Excerpted data section start

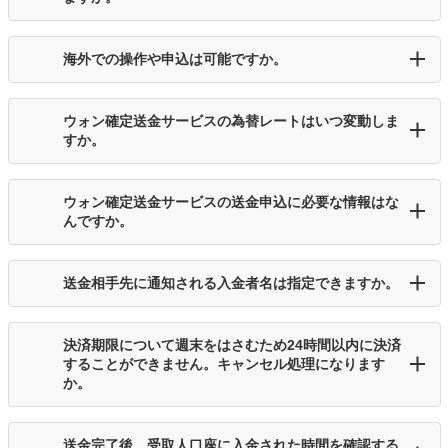
海外での操作や申込は可能ですか。
ウォン確定送金サービスの為替レートはいつ変動しま
すか。
ウォン確定送金サービスの送金申込に必要な情報はな
んですか。
送金相手先に通知される入金者名は指定できますか。
決済期限について週末をはさむため24時間以内に決済
することができません。キャンセル処理になります
か。
送金完了後、受取人口座に入金された時間を確認する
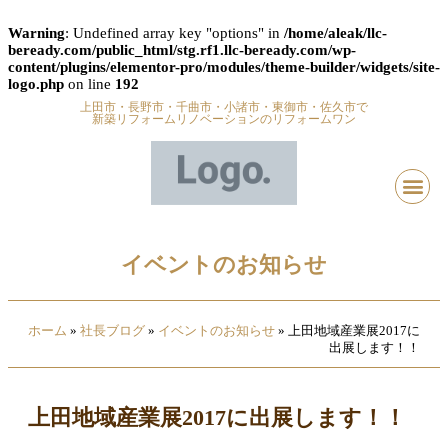
Warning
: Undefined array key "options" in
/home/aleak/llc-
beready.com/public_html/stg.rf1.llc-beready.com/wp-
content/plugins/elementor-pro/modules/theme-builder/widgets/site-
logo.php
on line
192
上田市・長野市・千曲市・小諸市・東御市・佐久市で
新築リフォームリノベーションのリフォームワン
イベントのお知らせ
ホーム
»
社長ブログ
»
イベントのお知らせ
»
上田地域産業展2017に
出展します！！
上田地域産業展2017に出展します！！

Excerpted data section end

A verbatim copy of the data, with all pictures omitted, is the required output.

海外での操作や申込は可能ですか。
ウォン確定送金サービスの為替レートはいつ変動しま
すか。
ウォン確定送金サービスの送金申込に必要な情報はな
んですか。
送金相手先に通知される入金者名は指定できますか。
決済期限について週末をはさむため24時間以内に決済
することができません。キャンセル処理になります
か。
送金完了後、受取人口座に入金された時間を確認する
Warning
: Undefined array key "options" in
/home/aleak/llc-
beready.com/public_html/stg.rf1.llc-beready.com/wp-
content/plugins/elementor-pro/modules/theme-builder/widgets/site-
logo.php
on line
192
上田市・長野市・千曲市・小諸市・東御市・佐久市で
新築リフォームリノベーションのリフォームワン
イベントのお知らせ
ホーム
»
社長ブログ
»
イベントのお知らせ
»
上田地域産業展2017に
出展します！！
上田地域産業展2017に出展します！！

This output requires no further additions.